俩人又叙一些闲话,江南风才道:“我是今天中午接到的门主的电话,说你昨天便带着老门主的骨灰回到了国内,没有第一时间去接你,叔叔很惭愧啊!”
“这怎么能怪你呢?”端木水子解释道,“法国总部那边,因为爹地刚刚接手,还有很多问题需要处理,所以不能一起回国,只叫了亚星陪我过来。爹地说,回国之后第一件事就是把爷爷的骨灰好好地安葬在园子里,旁的事情都不急。”
江南风郑重地点点头,说:“门主安排的很对。这也是老门主之前的心愿。水子,你稍后带我去拜祭一下老门主。”
端木水子点点头,接着道:“爹地说,安排好爷爷的骨灰之后,让我在国内待一段时间。”
江南风道:“门主跟我说了这件事情。他说你马上就要成年了,可是性格上实在有些软,想来是在老门主和门主身边呆久了,没有经过什么历练的缘故。所以他才叫你一个人在国内锻炼锻炼,接触接触这个社会,同时,也叫我少帮着你些,除非遇到什么大事,否则,都要交给你自己解决。
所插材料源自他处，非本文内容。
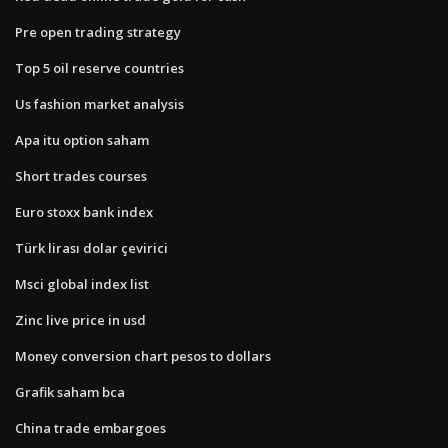
Pre open trading strategy
Top 5 oil reserve countries
Us fashion market analysis
Apa itu option saham
Short trades courses
Euro stoxx bank index
Türk lirası dolar çevirici
Msci global index list
Zinc live price in usd
Money conversion chart pesos to dollars
Grafik saham bca
China trade embargoes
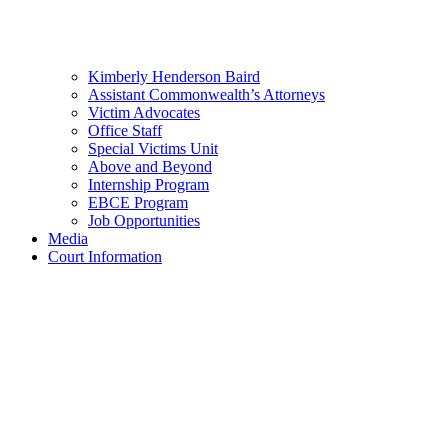
Kimberly Henderson Baird
Assistant Commonwealth’s Attorneys
Victim Advocates
Office Staff
Special Victims Unit
Above and Beyond
Internship Program
EBCE Program
Job Opportunities
Media
Court Information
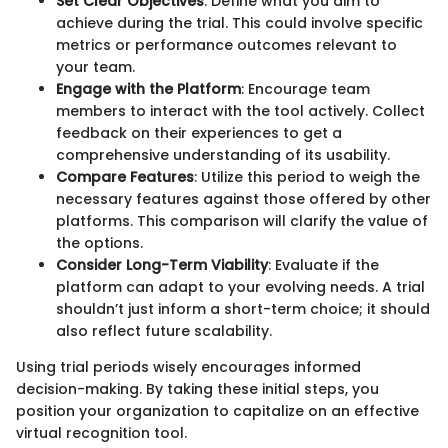
Set Clear Objectives
: Define what you aim to
achieve during the trial. This could involve specific
metrics or performance outcomes relevant to
your team.
Engage with the Platform
: Encourage team
members to interact with the tool actively. Collect
feedback on their experiences to get a
comprehensive understanding of its usability.
Compare Features
: Utilize this period to weigh the
necessary features against those offered by other
platforms. This comparison will clarify the value of
the options.
Consider Long-Term Viability
: Evaluate if the
platform can adapt to your evolving needs. A trial
shouldn’t just inform a short-term choice; it should
also reflect future scalability.
Using trial periods wisely encourages informed
decision-making. By taking these initial steps, you
position your organization to capitalize on an effective
virtual recognition tool.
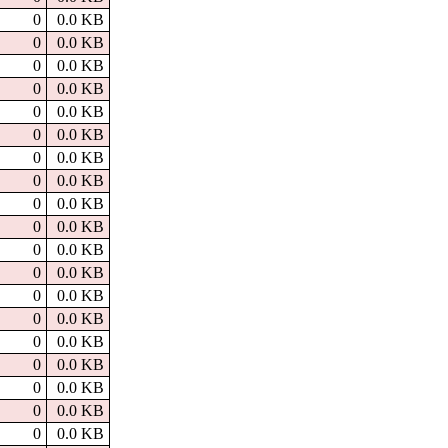
0
0.0 KB
0
0.0 KB
0
0.0 KB
0
0.0 KB
0
0.0 KB
0
0.0 KB
0
0.0 KB
0
0.0 KB
0
0.0 KB
0
0.0 KB
0
0.0 KB
0
0.0 KB
0
0.0 KB
0
0.0 KB
0
0.0 KB
0
0.0 KB
0
0.0 KB
0
0.0 KB
0
0.0 KB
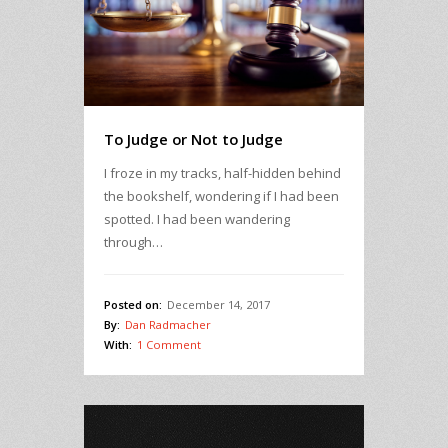
To Judge or Not to Judge
I froze in my tracks, half-hidden behind
the bookshelf, wondering if I had been
spotted. I had been wandering
through…
Posted on:
December 14, 2017
By:
Dan Radmacher
With:
1 Comment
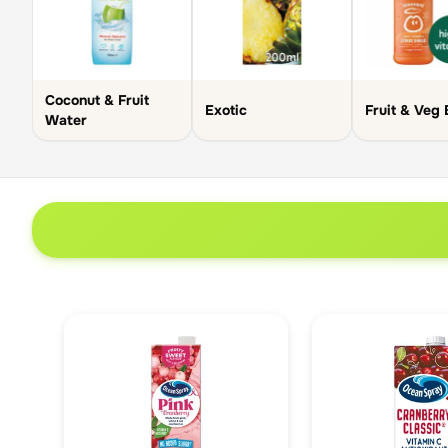
Coconut & Fruit
Exotic
Fruit & Veg 
Water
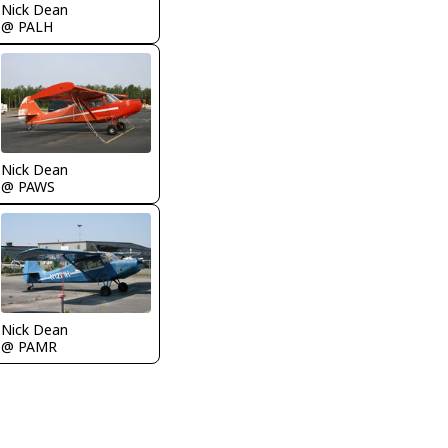
Nick Dean
@ PALH
Nick Dean
@ PAWS
Nick Dean
@ PAMR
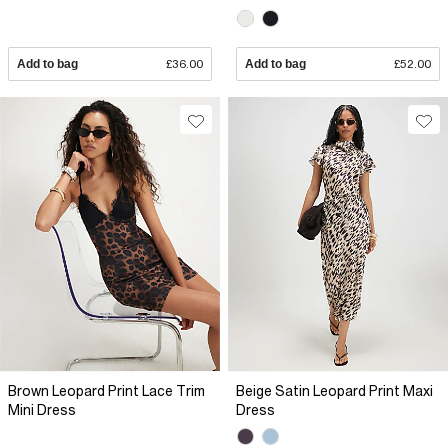
Add to bag
£36.00
Add to bag
£52.00
Brown Leopard Print Lace Trim
Beige Satin Leopard Print Maxi
Mini Dress
Dress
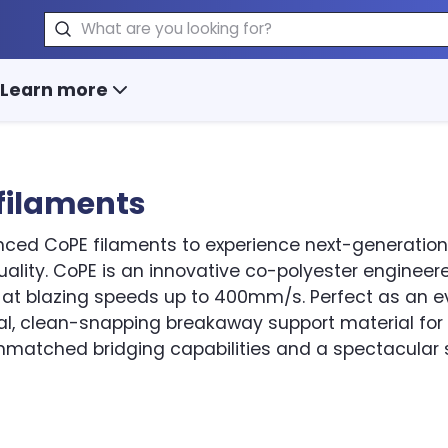
Search
Learn more
filaments
ced CoPE filaments to experience next-generation p
ality. CoPE is an innovative co-polyester engineered
y at blazing speeds up to 400mm/s. Perfect as an e
al, clean-snapping breakaway support material for
nmatched bridging capabilities and a spectacular s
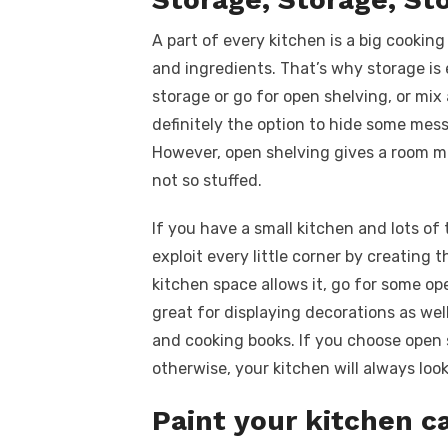
A part of every kitchen is a big cooking
and ingredients. That’s why storage is 
storage or go for open shelving, or mix
definitely the option to hide some mess
However, open shelving gives a room m
not so stuffed.
If you have a small kitchen and lots of 
exploit every little corner by creating 
kitchen space allows it, go for some op
great for displaying decorations as well
and cooking books. If you choose open s
otherwise, your kitchen will always loo
Paint your kitchen c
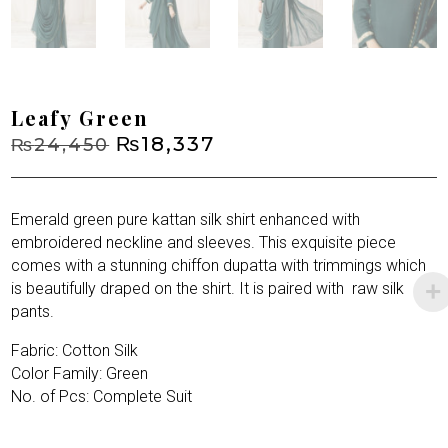
Leafy Green
Original
₨
18,337
Current
₨
24,450
price
price
was:
is:
₨24,450.
₨18,337.
Emerald green pure kattan silk shirt enhanced with
embroidered neckline and sleeves. This exquisite piece
comes with a stunning chiffon dupatta with trimmings which
is beautifully draped on the shirt. It is paired with
raw silk
pants.
Fabric: Cotton Silk
Color Family: Green
No. of Pcs: Complete Suit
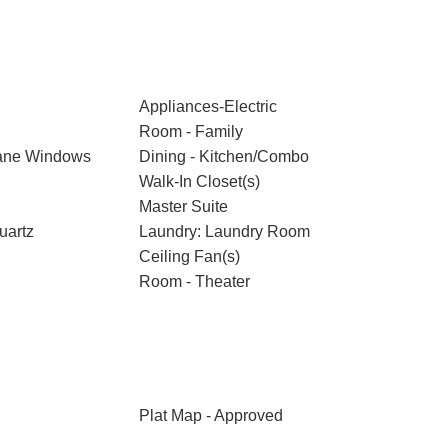
Appliances-Electric
Room - Family
ane Windows
Dining - Kitchen/Combo
Walk-In Closet(s)
Master Suite
uartz
Laundry: Laundry Room
Ceiling Fan(s)
Room - Theater
Plat Map - Approved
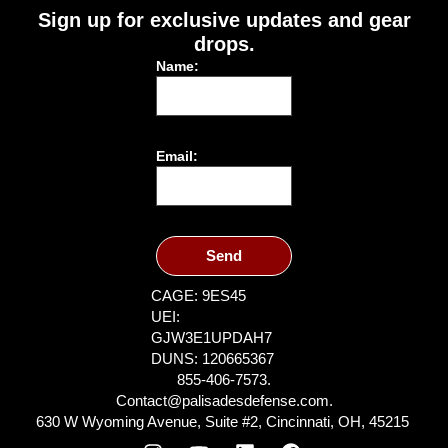
Sign up for exclusive updates and gear
drops.
Name:
Email:
Send
CAGE: 9ES45
UEI:
GJW3E1UPDAH7
DUNS: 120665367
855-406-7573.
Contact@palisadesdefense.com.
630 W Wyoming Avenue, Suite #2, Cincinnati, OH, 45215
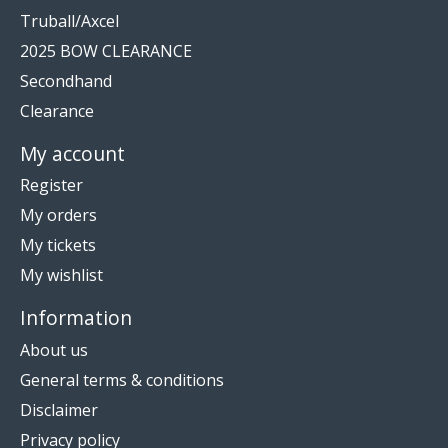
Truball/Axcel
2025 BOW CLEARANCE
Secondhand
Clearance
My account
Register
My orders
My tickets
My wishlist
Information
About us
General terms & conditions
Disclaimer
Privacy policy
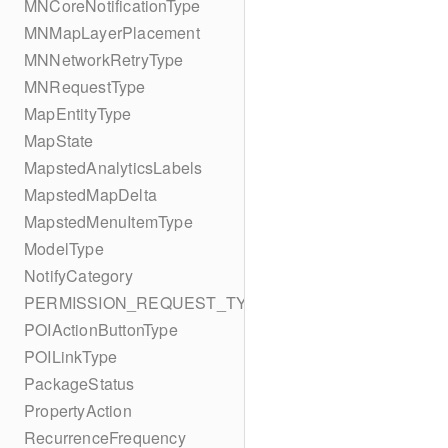
MNCoreNotificationType
MNMapLayerPlacement
MNNetworkRetryType
MNRequestType
MapEntityType
MapState
MapstedAnalyticsLabels
MapstedMapDelta
MapstedMenuItemType
ModelType
NotifyCategory
PERMISSION_REQUEST_TYPE
POIActionButtonType
POILinkType
PackageStatus
PropertyAction
RecurrenceFrequency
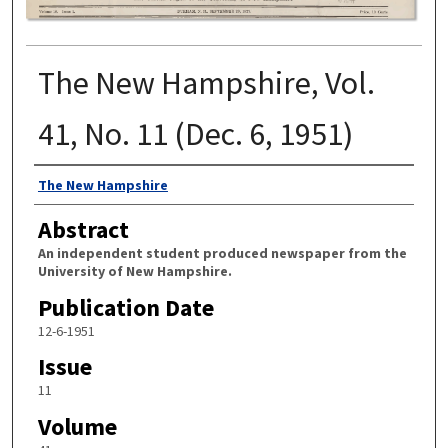
The New Hampshire, Vol.
41, No. 11 (Dec. 6, 1951)
Authors
The New Hampshire
Abstract
An independent student produced newspaper from the
University of New Hampshire.
Publication Date
12-6-1951
Issue
11
Volume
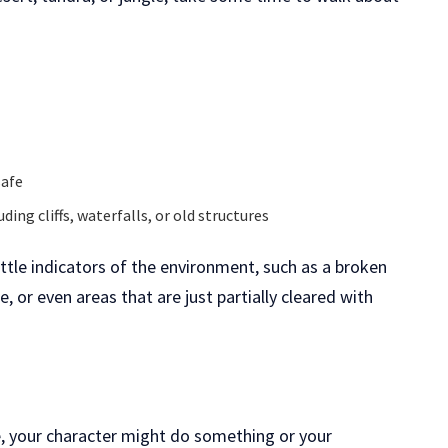
safe
ding cliffs, waterfalls, or old structures
ittle indicators of the environment, such as a broken
, or even areas that are just partially cleared with
e, your character might do something or your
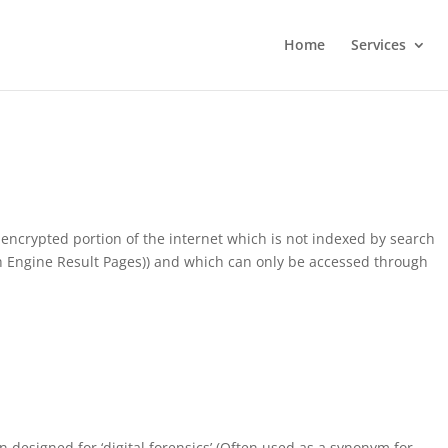
Home
Services
encrypted portion of the internet which is not indexed by search
ch Engine Result Pages)) and which can only be accessed through
on designed for ‘digital forensics’ (Often used as a synonym for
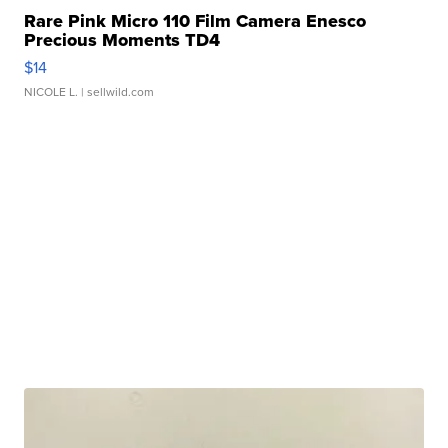
Rare Pink Micro 110 Film Camera Enesco
Precious Moments TD4
$14
NICOLE L.
| sellwild.com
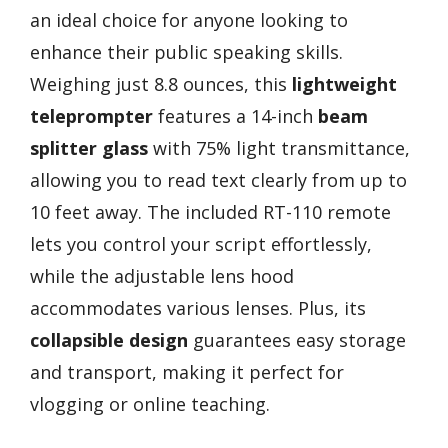
an ideal choice for anyone looking to
enhance their public speaking skills.
Weighing just 8.8 ounces, this
lightweight
teleprompter
features a 14-inch
beam
splitter glass
with 75% light transmittance,
allowing you to read text clearly from up to
10 feet away. The included RT-110 remote
lets you control your script effortlessly,
while the adjustable lens hood
accommodates various lenses. Plus, its
collapsible design
guarantees easy storage
and transport, making it perfect for
vlogging or online teaching.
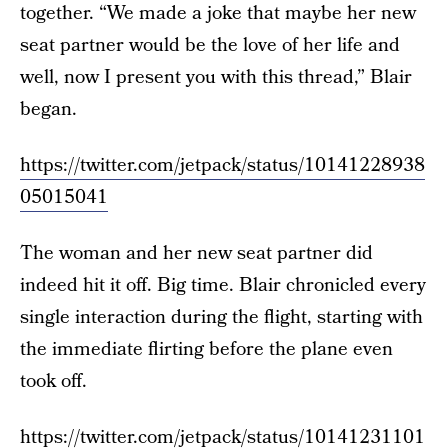
together. “We made a joke that maybe her new
seat partner would be the love of her life and
well, now I present you with this thread,” Blair
began.
https://twitter.com/jetpack/status/10141228938
05015041
The woman and her new seat partner did
indeed hit it off. Big time. Blair chronicled every
single interaction during the flight, starting with
the immediate flirting before the plane even
took off.
https://twitter.com/jetpack/status/10141231101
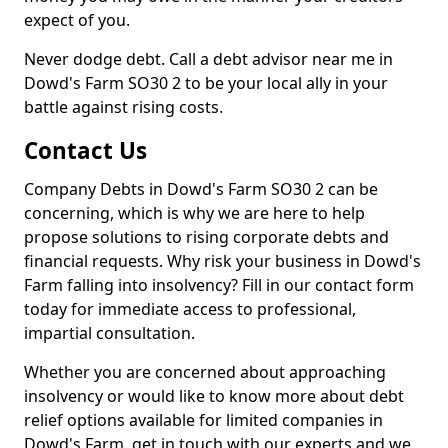
expect of you.
Never dodge debt. Call a debt advisor near me in
Dowd's Farm SO30 2 to be your local ally in your
battle against rising costs.
Contact Us
Company Debts in Dowd's Farm SO30 2 can be
concerning, which is why we are here to help
propose solutions to rising corporate debts and
financial requests. Why risk your business in Dowd's
Farm falling into insolvency? Fill in our contact form
today for immediate access to professional,
impartial consultation.
Whether you are concerned about approaching
insolvency or would like to know more about debt
relief options available for limited companies in
Dowd's Farm, get in touch with our experts and we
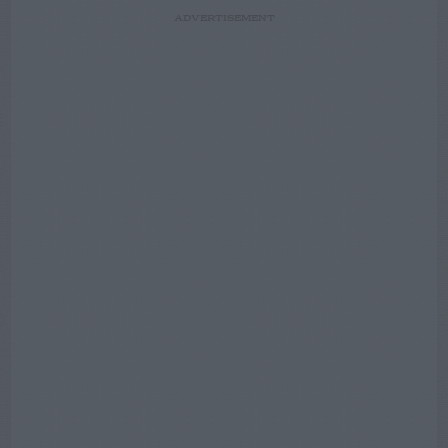
ADVERTISEMENT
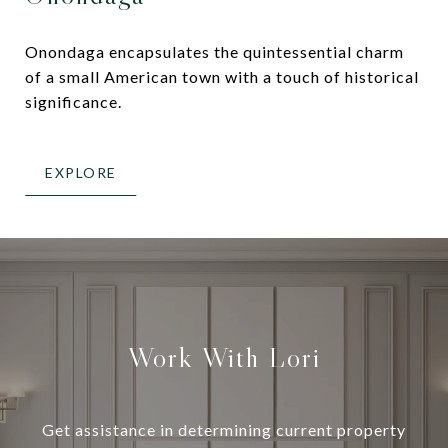
Onondaga encapsulates the quintessential charm
of a small American town with a touch of historical
significance.
EXPLORE
Work With Lori
Get assistance in determining current property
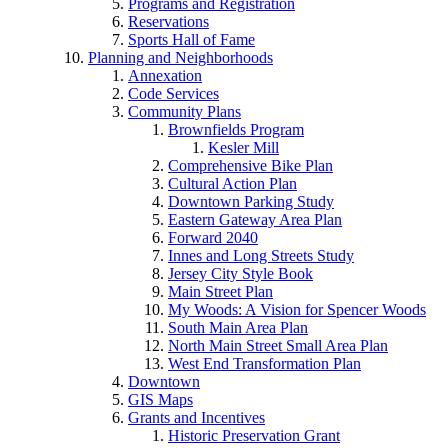
Programs and Registration
Reservations
Sports Hall of Fame
Planning and Neighborhoods
Annexation
Code Services
Community Plans
Brownfields Program
Kesler Mill
Comprehensive Bike Plan
Cultural Action Plan
Downtown Parking Study
Eastern Gateway Area Plan
Forward 2040
Innes and Long Streets Study
Jersey City Style Book
Main Street Plan
My Woods: A Vision for Spencer Woods
South Main Area Plan
North Main Street Small Area Plan
West End Transformation Plan
Downtown
GIS Maps
Grants and Incentives
Historic Preservation Grant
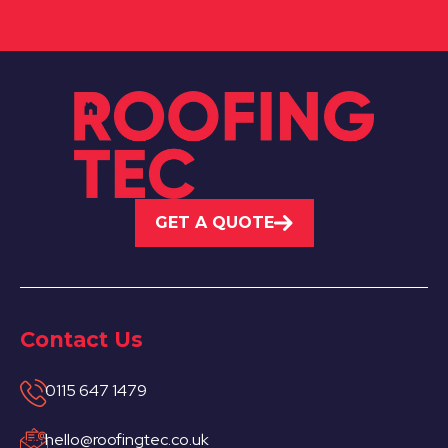
GET A QUOTE
Contact Us
0115 647 1479
hello@roofingtec.co.uk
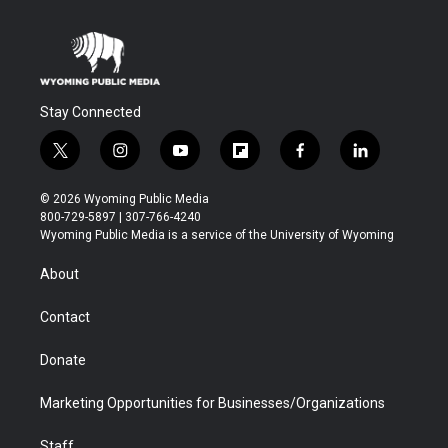
Stay Connected
t
i
y
f
f
l
w
n
o
l
a
i
i
s
u
i
c
n
© 2026 Wyoming Public Media
t
t
t
p
e
k
800-729-5897 | 307-766-4240
t
a
u
b
b
e
Wyoming Public Media is a service of the University of Wyoming
e
g
b
o
o
d
r
r
e
a
o
i
About
a
r
k
n
m
d
Contact
Donate
Marketing Opportunities for Businesses/Organizations
Staff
”
端木水子不由地苦笑,茫然说道:“我知道爹地是为了我好,在这里能守着爷爷我也很高兴,只是,我该去什么地方做什么呢?”
“这个你不用担心,门主已经帮你想好了,他说,叫你去读大学。”江南风道。
“叫我读大学?”端木水子一愣,重复道。
江南风点点头,说:“R市最好的大学就是联大,到时候我会给你安排,你挑一个自己喜欢的专业去读吧!上了大学之后,你凡事就要靠自己,争取用四年的时间把自己锻炼的硬气一些,将来也好继承门主的位置。”
“少爷,江堂主,晚饭做好了,来吃饭吧!”这时,菲菲走了过来,说道。
“江叔叔,一起吃吧?”端木水子跟着劝道。
江南风也不推辞,只是说道:“水子,你先陪我去拜祭一下老门主,回来再吃饭。”
“好。”端木水子应着,站起身来,领着江南风和江南风的随从出了房门,转向园内,来到了后院的一座坟墓前。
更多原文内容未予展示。